# childrens helmets



## MT4Runner (Apr 6, 2012)

Hard to beat a WRSI helmet--small shell and small liner and run the back band as low as it will go behind their little necks to keep their foreheads covered.

My daughters are 8 and 10 and their WRSI's fit great.
Can't beat $79.99, either, for the safest helmets on the market.


----------



## cataraftgirl (Jun 5, 2009)

+1 on the WRSI. I often end up wearing kid sized hats because of my small noggin, and my WRSI fits great. Small shell and liner with the back band low was MT4Runner described. Lots of color choices and a cool design with a brim, so the kids should like it and not think it's "dorky." You can customize the fit with the different liner sizes that it comes with. Very safe helmet at a reasonable price.


----------



## ranchman44 (Apr 16, 2009)

thanks I will try that


----------



## mcfarlandandrew (Apr 8, 2006)

Just picked up 3 of the NRS livery helmets for my kids.

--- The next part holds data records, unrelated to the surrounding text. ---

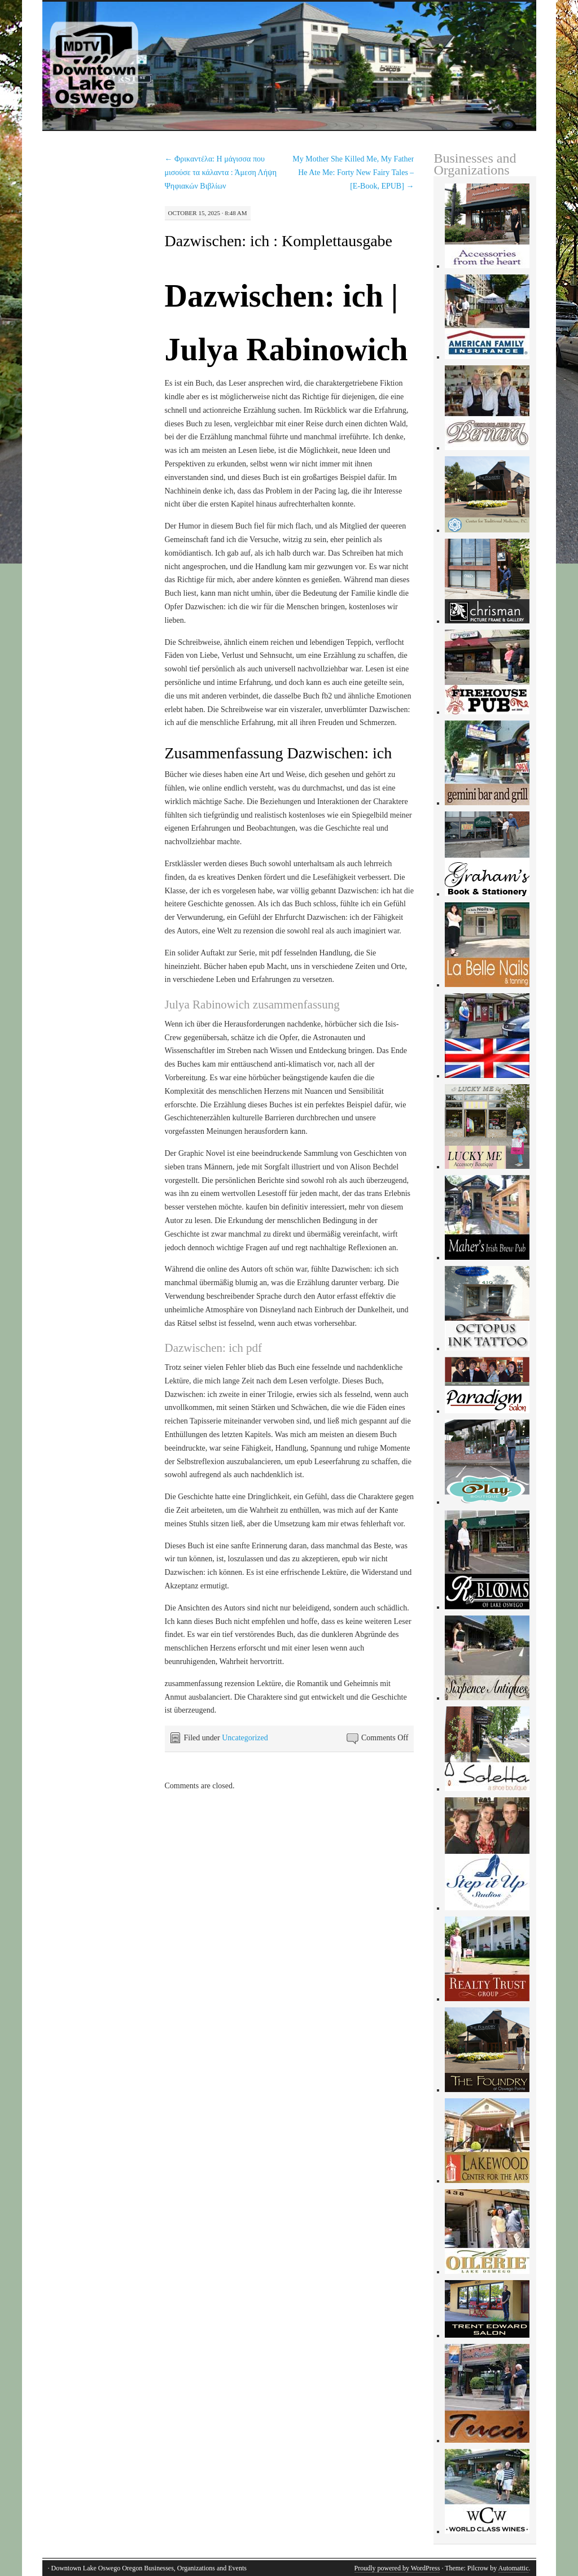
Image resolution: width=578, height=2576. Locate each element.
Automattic (513, 2568)
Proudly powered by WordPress (397, 2568)
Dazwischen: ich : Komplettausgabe (279, 241)
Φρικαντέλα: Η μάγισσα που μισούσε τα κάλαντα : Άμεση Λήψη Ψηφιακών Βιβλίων (221, 172)
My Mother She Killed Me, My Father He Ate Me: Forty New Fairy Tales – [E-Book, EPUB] (353, 172)
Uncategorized (245, 1738)
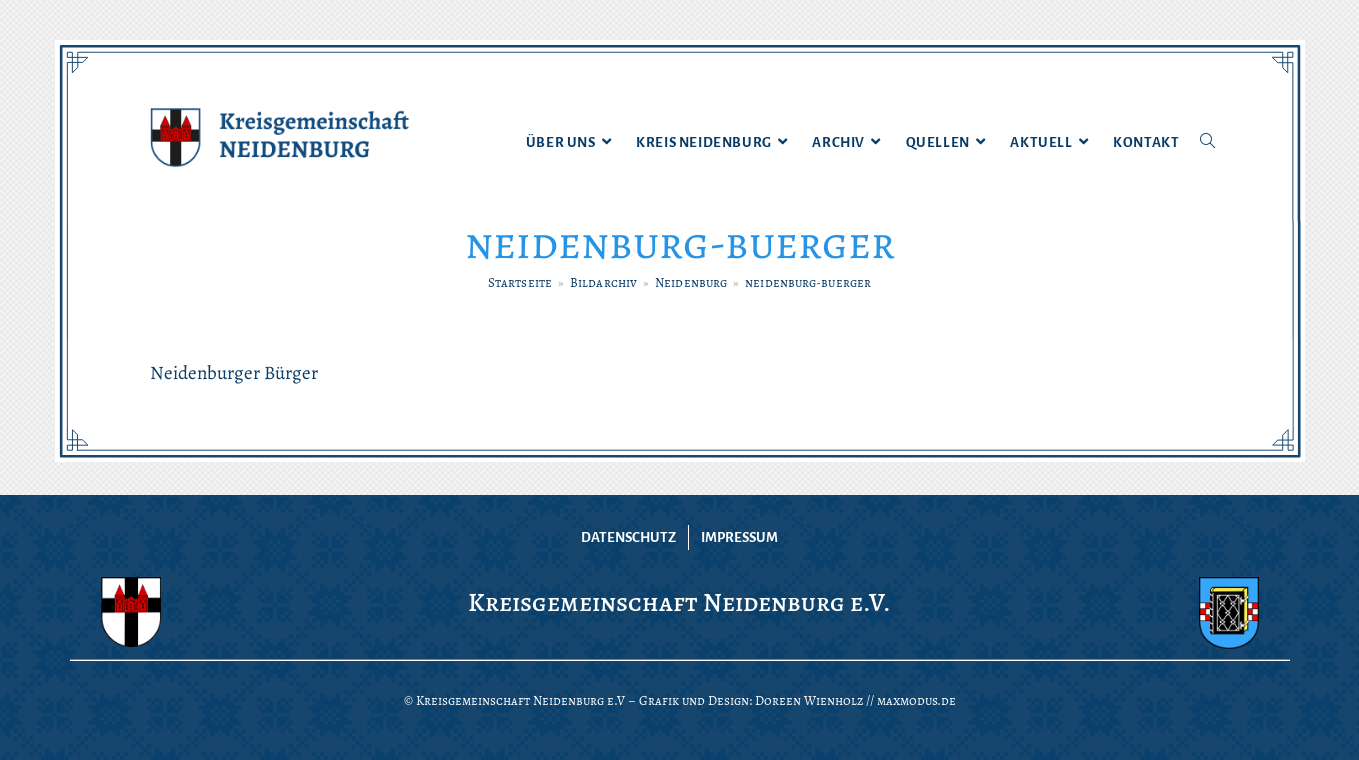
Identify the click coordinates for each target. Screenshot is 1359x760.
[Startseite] (520, 282)
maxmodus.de (916, 700)
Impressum (739, 537)
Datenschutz (628, 537)
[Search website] (1207, 143)
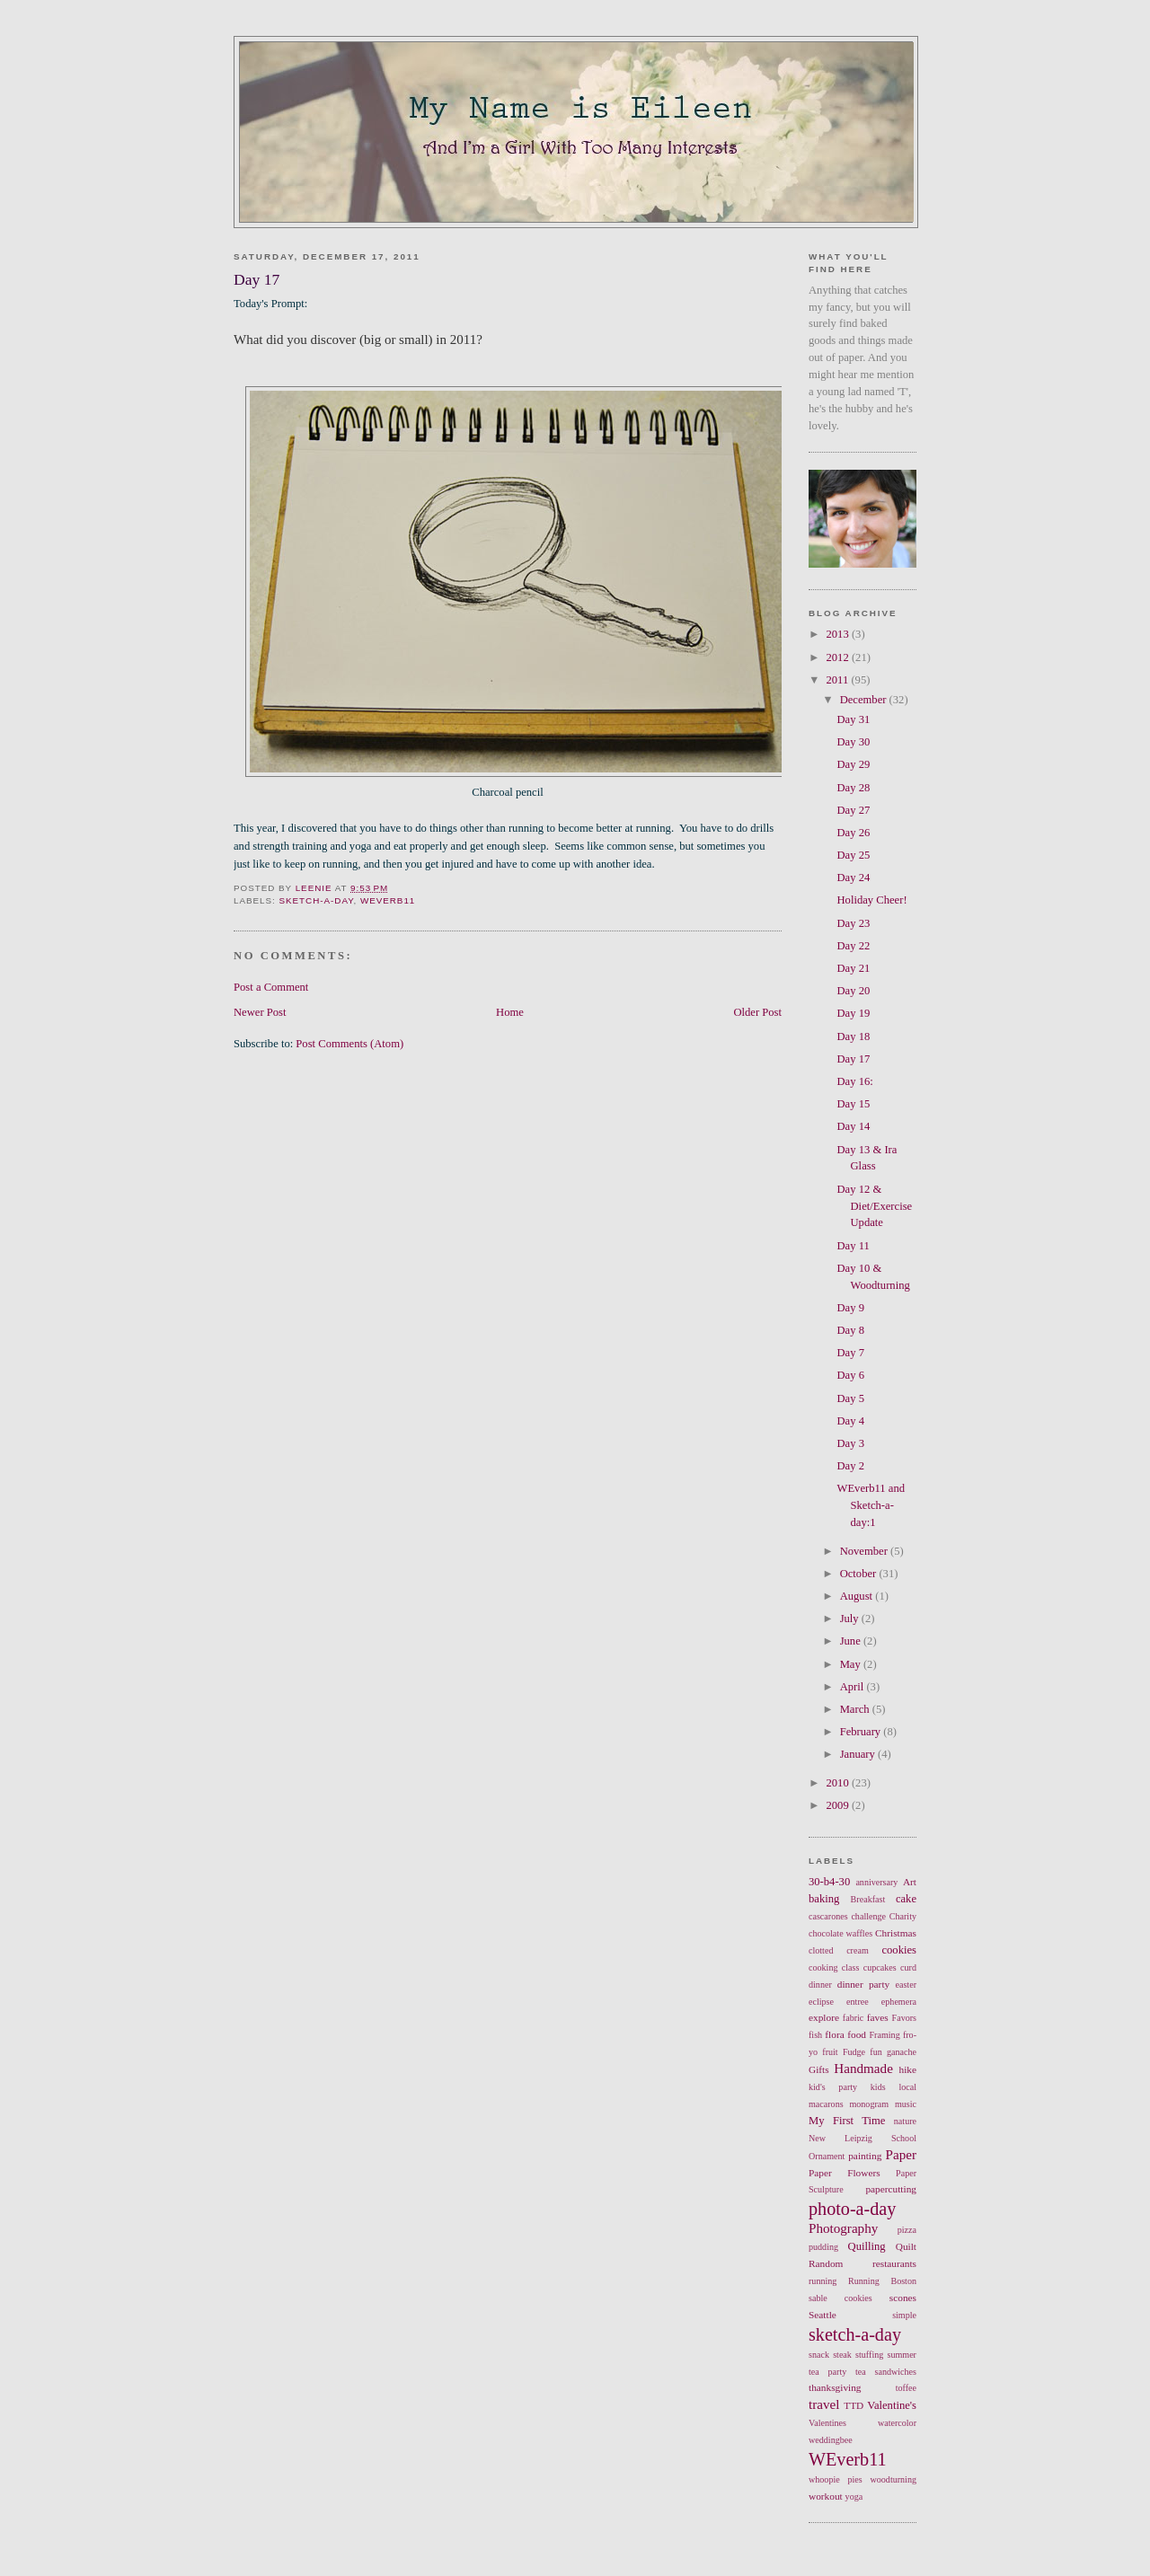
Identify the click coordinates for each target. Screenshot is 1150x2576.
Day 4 (850, 1421)
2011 (839, 680)
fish (815, 2035)
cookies (898, 1950)
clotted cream (839, 1950)
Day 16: (855, 1081)
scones (902, 2297)
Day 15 (854, 1104)
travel (824, 2404)
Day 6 (850, 1375)
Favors (904, 2018)
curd (908, 1967)
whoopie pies (835, 2479)
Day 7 (850, 1352)
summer (902, 2355)
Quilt (906, 2246)
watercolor (897, 2423)
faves (878, 2017)
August (858, 1596)
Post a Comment (271, 987)
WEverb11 (387, 900)
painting (864, 2155)
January (859, 1754)
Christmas (895, 1933)
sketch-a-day (316, 900)
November (865, 1551)
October (860, 1573)
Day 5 (850, 1398)
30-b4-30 (829, 1881)
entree (857, 2002)
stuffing (869, 2355)
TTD (853, 2405)
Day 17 (854, 1059)
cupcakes (880, 1967)
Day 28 (854, 787)
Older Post (757, 1012)
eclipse (821, 2002)
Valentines (827, 2423)
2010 (839, 1783)
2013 (839, 634)
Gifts (819, 2069)
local (907, 2087)
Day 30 (854, 742)
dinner (820, 1984)
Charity (902, 1916)
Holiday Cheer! (872, 900)
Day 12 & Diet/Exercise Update (875, 1206)
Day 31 (854, 719)
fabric (853, 2018)
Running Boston (882, 2281)
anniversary (876, 1882)
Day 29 (854, 764)
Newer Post (260, 1012)
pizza (907, 2230)
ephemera (898, 2002)
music (905, 2104)
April (853, 1687)
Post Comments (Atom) (349, 1043)
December (864, 699)
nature (905, 2121)
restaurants (894, 2263)
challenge (868, 1916)
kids (878, 2087)
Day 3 (850, 1443)
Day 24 (854, 877)
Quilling (867, 2246)
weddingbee (831, 2440)
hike (907, 2069)
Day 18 (854, 1036)
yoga (854, 2496)
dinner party (863, 1984)
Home (510, 1012)
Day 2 (850, 1466)
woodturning (893, 2479)
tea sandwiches (885, 2372)
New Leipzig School (862, 2138)
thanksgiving (835, 2387)
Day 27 (854, 810)
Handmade (863, 2068)
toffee (906, 2388)
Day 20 (854, 990)
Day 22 (854, 946)
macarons (826, 2104)
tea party (827, 2372)
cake (906, 1898)
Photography (843, 2228)
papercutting (890, 2188)
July (851, 1618)
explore (824, 2017)
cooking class (834, 1967)
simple (904, 2315)
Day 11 (853, 1245)
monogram (869, 2104)
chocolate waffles (840, 1933)
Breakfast (868, 1899)
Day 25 (854, 855)
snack (819, 2355)
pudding (823, 2247)
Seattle (822, 2314)
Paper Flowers (844, 2172)
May (851, 1664)
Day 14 (854, 1126)
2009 (839, 1805)
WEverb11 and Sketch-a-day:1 (871, 1505)
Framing (885, 2035)
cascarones (828, 1916)
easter (906, 1984)
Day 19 (854, 1013)
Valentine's (891, 2405)
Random (826, 2263)
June (851, 1641)
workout (826, 2496)
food (856, 2034)
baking (824, 1898)
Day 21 (854, 968)
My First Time (847, 2120)
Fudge (854, 2052)
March (856, 1709)
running (822, 2281)
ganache (901, 2052)
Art (909, 1881)
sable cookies (840, 2298)
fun (875, 2052)
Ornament (827, 2156)
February (862, 1731)
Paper (901, 2155)
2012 (839, 657)
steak (842, 2355)
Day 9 (850, 1307)
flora (834, 2034)
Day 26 (854, 832)
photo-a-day (852, 2209)
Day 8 (850, 1330)
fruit (829, 2052)
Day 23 (854, 923)
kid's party (833, 2087)
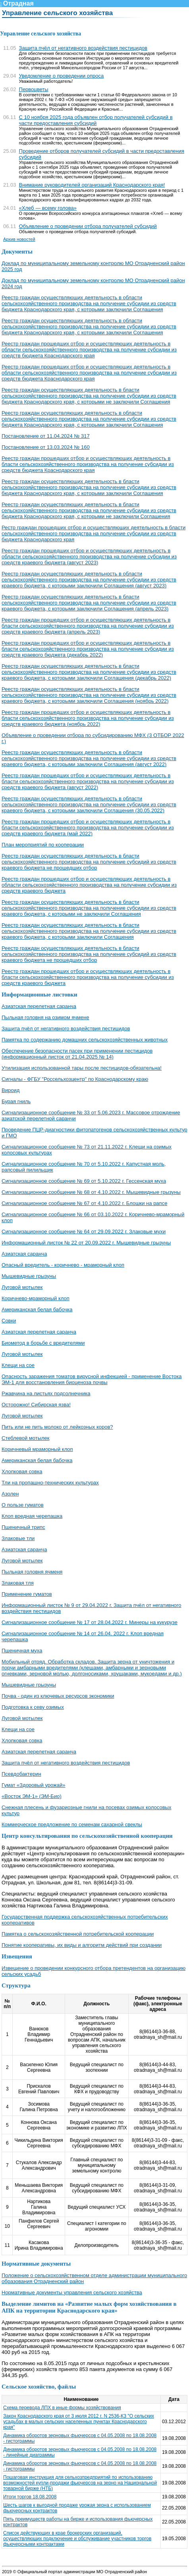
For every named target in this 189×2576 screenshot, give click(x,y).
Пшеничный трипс (23, 1527)
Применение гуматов (27, 1594)
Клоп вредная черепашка (32, 1516)
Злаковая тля (18, 1583)
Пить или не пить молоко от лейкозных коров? (57, 1427)
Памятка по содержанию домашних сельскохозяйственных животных (85, 1040)
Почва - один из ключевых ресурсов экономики (58, 1696)
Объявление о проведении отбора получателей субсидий (88, 226)
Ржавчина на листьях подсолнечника (46, 1393)
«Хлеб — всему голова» (48, 208)
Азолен (10, 1494)
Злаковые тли (18, 1538)
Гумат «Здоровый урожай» (34, 1785)
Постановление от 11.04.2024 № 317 (46, 436)
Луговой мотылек (22, 1287)
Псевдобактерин (21, 1774)
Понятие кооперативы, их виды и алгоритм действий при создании (82, 1945)
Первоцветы (33, 89)
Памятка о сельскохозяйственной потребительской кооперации (78, 1934)
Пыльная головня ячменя (32, 1572)
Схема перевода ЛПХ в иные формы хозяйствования (62, 2407)
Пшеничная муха (22, 1651)
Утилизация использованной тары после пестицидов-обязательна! (82, 1068)
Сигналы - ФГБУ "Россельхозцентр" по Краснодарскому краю (75, 1079)
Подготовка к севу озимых (33, 1707)
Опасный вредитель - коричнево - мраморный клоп (63, 1265)
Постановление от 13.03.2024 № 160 (46, 447)
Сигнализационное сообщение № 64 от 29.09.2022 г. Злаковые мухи (84, 1231)
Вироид (10, 1090)
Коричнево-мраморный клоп (35, 1298)
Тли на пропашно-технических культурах (50, 1483)
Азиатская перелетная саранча (39, 1006)
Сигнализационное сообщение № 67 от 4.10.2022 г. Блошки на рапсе (84, 1203)
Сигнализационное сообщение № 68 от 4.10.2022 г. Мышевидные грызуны (91, 1192)
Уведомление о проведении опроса (61, 76)
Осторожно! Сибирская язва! (36, 1405)
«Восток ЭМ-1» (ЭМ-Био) (32, 1796)
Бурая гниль (16, 1101)
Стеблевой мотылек (26, 1438)
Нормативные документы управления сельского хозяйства (72, 2292)
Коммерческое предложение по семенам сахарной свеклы (72, 1824)
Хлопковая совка (22, 1471)
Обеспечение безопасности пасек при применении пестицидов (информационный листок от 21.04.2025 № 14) (77, 1054)
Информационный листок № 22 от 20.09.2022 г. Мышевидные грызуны (86, 1243)
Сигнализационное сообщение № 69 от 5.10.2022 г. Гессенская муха (84, 1181)
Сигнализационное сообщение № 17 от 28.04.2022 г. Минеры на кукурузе (89, 1622)
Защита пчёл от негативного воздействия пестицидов (83, 48)
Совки (9, 1321)
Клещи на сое (18, 1365)
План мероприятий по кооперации (43, 845)
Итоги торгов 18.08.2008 (29, 2497)
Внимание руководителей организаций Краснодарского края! (92, 185)
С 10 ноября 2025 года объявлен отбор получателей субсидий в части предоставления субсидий (96, 120)
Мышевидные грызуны (29, 1276)
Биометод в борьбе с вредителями (43, 1343)
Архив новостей (19, 239)
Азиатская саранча (24, 1254)
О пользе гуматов (23, 1505)
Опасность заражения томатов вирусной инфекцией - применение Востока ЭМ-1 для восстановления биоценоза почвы (92, 1379)
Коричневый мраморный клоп (37, 1449)
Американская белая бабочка (37, 1309)
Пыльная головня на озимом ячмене (45, 1017)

Highly adjustable ( fits 6 yr old up to my mellon) with much better protection/construction than their old plastic headband style helmets. About $45 which isn't bad if they each get a few yrs out of them


----------



## kazak4x4 (May 25, 2009)

I bought Protec for my kid for $35

Protec Ace Skateboard SXP Helmet - Kid's - Free Shipping on Protec orders over $49 at Moosejaw

Worked great for 4 years now.


----------